The result should be the listing below, restated exactly, with its pictures left out.

DATASET CONTENT:
"""
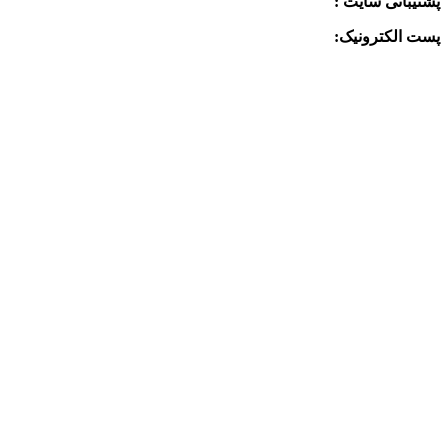
پشتیبانی سایت :
09390612819
پست الکترونیک:
info@charkhabzar.com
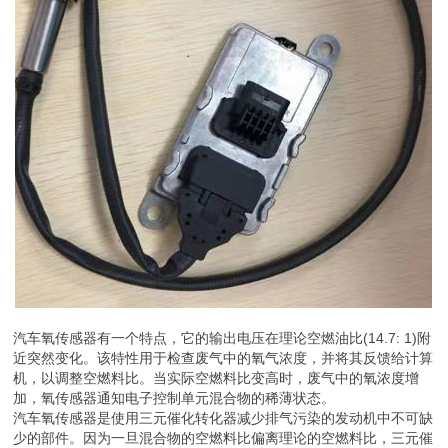
汽车氧传感器有一个特点，它的输出电压在理论空燃油比(14.7: 1)附
近突然变化。该特性用于检查废气中的氧气浓度，并将其反馈给计算
机，以调整空燃料比。当实际空燃料比变高时，废气中的氧浓度增
加，氧传感器通知电子控制单元混合物的稀薄状态。
汽车氧传感器是使用三元催化转化器减少排气污染的发动机中不可缺
少的部件。因为一旦混合物的空燃料比偏离理论的空燃料比，三元催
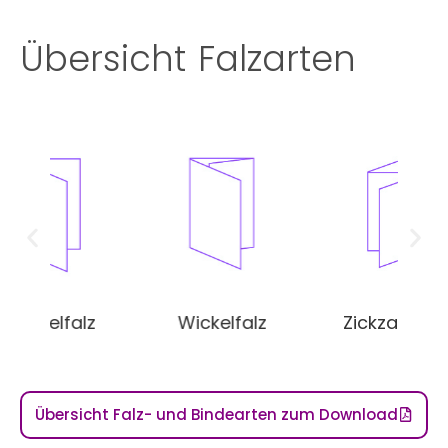
Übersicht Falzarten
lz
Wickelfalz
Zickzackfalz
F
Übersicht Falz- und Bindearten zum Download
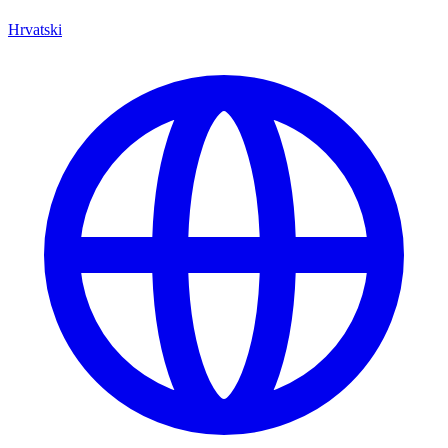
Hrvatski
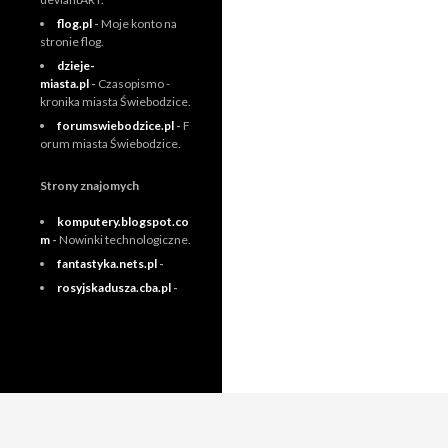
flog.pl
-
Moje konto na
stronie flog.
dzieje-
miasta.pl
-
Czasopismo -
kronika miasta Świebodzice.
forumswiebodzice.pl
-
F
orum miasta Świebodzice.
Strony znajomych
komputery.blogspot.co
m
-
Nowinki technologiczne.
fantastyka.nets.pl
-
rosyjskadusza.cba.pl
-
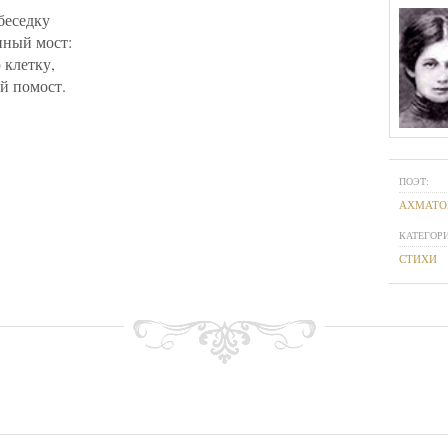
беседку
нный мост:
 клетку,
й помост.
ПОЭТ:
АХМАТО
КАТЕГОРИ
СТИХИ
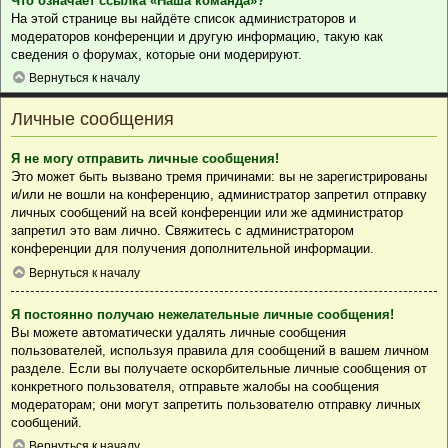
Что означает ссылка «Наша команда»?
На этой странице вы найдёте список администраторов и
модераторов конференции и другую информацию, такую как
сведения о форумах, которые они модерируют.
Вернуться к началу
Личные сообщения
Я не могу отправить личные сообщения!
Это может быть вызвано тремя причинами: вы не зарегистрированы
и/или не вошли на конференцию, администратор запретил отправку
личных сообщений на всей конференции или же администратор
запретил это вам лично. Свяжитесь с администратором
конференции для получения дополнительной информации.
Вернуться к началу
Я постоянно получаю нежелательные личные сообщения!
Вы можете автоматически удалять личные сообщения
пользователей, используя правила для сообщений в вашем личном
разделе. Если вы получаете оскорбительные личные сообщения от
конкретного пользователя, отправьте жалобы на сообщения
модераторам; они могут запретить пользователю отправку личных
сообщений.
Вернуться к началу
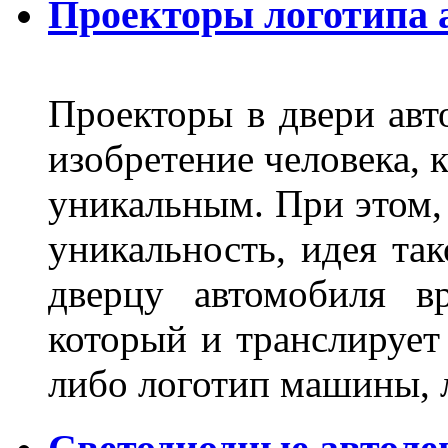
Проекторы логотипа а
Проекторы в двери авто
изобретение человека, 
уникальным. При этом,
уникальность, идея так
дверцу автомобиля вр
который и транслирует
либо логотип машины, л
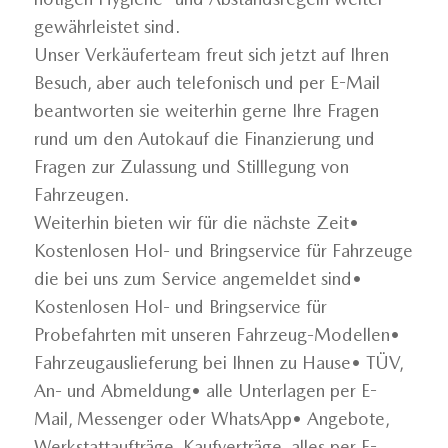
gewährleistet sind.
Unser Verkäuferteam freut sich jetzt auf Ihren
Besuch, aber auch telefonisch und per E-Mail
beantworten sie weiterhin gerne Ihre Fragen
rund um den Autokauf die Finanzierung und
Fragen zur Zulassung und Stilllegung von
Fahrzeugen.
Weiterhin bieten wir für die nächste Zeit•
Kostenlosen Hol- und Bringservice für Fahrzeuge
die bei uns zum Service angemeldet sind•
Kostenlosen Hol- und Bringservice für
Probefahrten mit unseren Fahrzeug-Modellen•
Fahrzeugauslieferung bei Ihnen zu Hause• TÜV,
An- und Abmeldung• alle Unterlagen per E-
Mail, Messenger oder WhatsApp• Angebote,
Werkstattaufträge, Kaufverträge, alles per E-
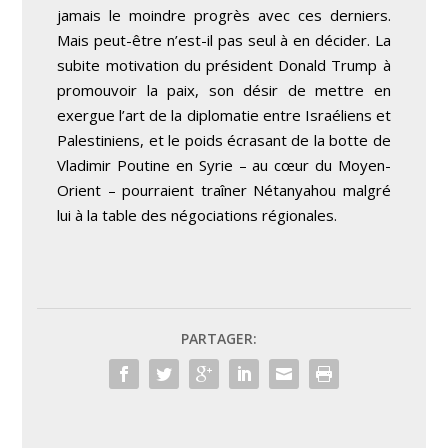
jamais le moindre progrès avec ces derniers.
Mais peut-être n’est-il
pas seul à en décider
. La
subite motivation du président
Donald Trump
à
promouvoir la paix, son désir de mettre en
exergue l’art de la diplomatie entre Israéliens et
Palestiniens, et le poids écrasant de la botte de
Vladimir Poutine
en Syrie – au cœur du Moyen-
Orient – pourraient traîner Nétanyahou malgré
lui à la table des négociations régionales.
PARTAGER:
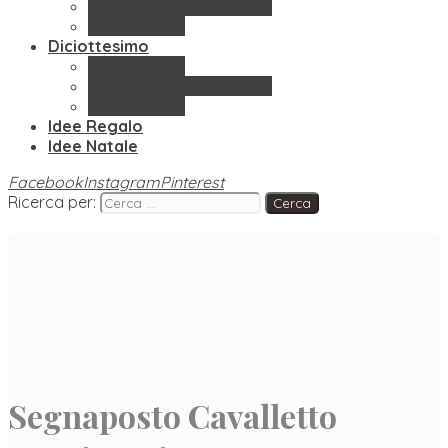
Confettate & Accessori
Segnaposto
Diciottesimo
Bomboniere
Confettate & Accessori
Segnaposto
Idee Regalo
Idee Natale
Facebook
Instagram
Pinterest
Ricerca per:
Segnaposto Cavalletto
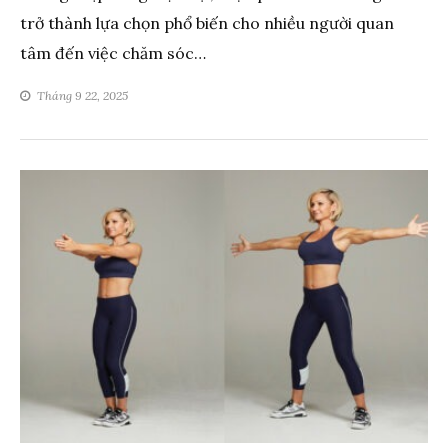
trở thành lựa chọn phổ biến cho nhiều người quan
tâm đến việc chăm sóc…
Tháng 9 22, 2025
"""
WRITTEN REPLY:
پشتیبانی سایت :
09390612819
پست الکترونیک:
info@charkhabzar.com
汽车氧传感器有一个特点，它的输出电压在理论空燃油比(14.7: 1)附
近突然变化。该特性用于检查废气中的氧气浓度，并将其反馈给计算
机，以调整空燃料比。当实际空燃料比变高时，废气中的氧浓度增
加，氧传感器通知电子控制单元混合物的稀薄状态。
汽车氧传感器是使用三元催化转化器减少排气污染的发动机中不可缺
少的部件。因为一旦混合物的空燃料比偏离理论的空燃料比，三元催
Übersicht Falzarten
lz
Wickelfalz
Zickzackfalz
F
Übersicht Falz- und Bindearten zum Download
Hrvatski
flog.pl
-
Moje konto na
stronie flog.
dzieje-
miasta.pl
-
Czasopismo -
kronika miasta Świebodzice.
forumswiebodzice.pl
-
F
orum miasta Świebodzice.
Strony znajomych
komputery.blogspot.co
m
-
Nowinki technologiczne.
fantastyka.nets.pl
-
rosyjskadusza.cba.pl
-
беседку
нный мост:
 клетку,
й помост.
ПОЭТ:
АХМАТО
КАТЕГОРИ
СТИХИ
Что означает ссылка «Наша команда»?
На этой странице вы найдёте список администраторов и
модераторов конференции и другую информацию, такую как
сведения о форумах, которые они модерируют.
Вернуться к началу
Личные сообщения
Я не могу отправить личные сообщения!
Это может быть вызвано тремя причинами: вы не зарегистрированы
и/или не вошли на конференцию, администратор запретил отправку
личных сообщений на всей конференции или же администратор
запретил это вам лично. Свяжитесь с администратором
конференции для получения дополнительной информации.
Вернуться к началу
Я постоянно получаю нежелательные личные сообщения!
Вы можете автоматически удалять личные сообщения
пользователей, используя правила для сообщений в вашем личном
разделе. Если вы получаете оскорбительные личные сообщения от
конкретного пользователя, отправьте жалобы на сообщения
модераторам; они могут запретить пользователю отправку личных
сообщений.
Вернуться к началу
Проекторы логотипа а
Проекторы в двери авто
изобретение человека, 
уникальным. При этом,
уникальность, идея так
дверцу автомобиля вр
который и транслирует
либо логотип машины, л
gewährleistet sind.
Unser Verkäuferteam freut sich jetzt auf Ihren
Besuch, aber auch telefonisch und per E-Mail
beantworten sie weiterhin gerne Ihre Fragen
rund um den Autokauf die Finanzierung und
Fragen zur Zulassung und Stilllegung von
Fahrzeugen.
Weiterhin bieten wir für die nächste Zeit•
Kostenlosen Hol- und Bringservice für Fahrzeuge
die bei uns zum Service angemeldet sind•
Kostenlosen Hol- und Bringservice für
Probefahrten mit unseren Fahrzeug-Modellen•
Fahrzeugauslieferung bei Ihnen zu Hause• TÜV,
An- und Abmeldung• alle Unterlagen per E-
Mail, Messenger oder WhatsApp• Angebote,
Werkstattaufträge, Kaufverträge, alles per E-
jamais le moindre progrès avec ces derniers.
Mais peut-être n’est-il
pas seul à en décider
. La
subite motivation du président
Donald Trump
à
promouvoir la paix, son désir de mettre en
exergue l’art de la diplomatie entre Israéliens et
Palestiniens, et le poids écrasant de la botte de
Vladimir Poutine
en Syrie – au cœur du Moyen-
Orient – pourraient traîner Nétanyahou malgré
lui à la table des négociations régionales.
PARTAGER:
Confettate & Accessori
Segnaposto
Diciottesimo
Bomboniere
Confettate & Accessori
Segnaposto
Idee Regalo
Idee Natale
Facebook
Instagram
Pinterest
Ricerca per:
Segnaposto Cavalletto
trở thành lựa chọn phổ biến cho nhiều người quan
tâm đến việc chăm sóc…
Tháng 9 22, 2025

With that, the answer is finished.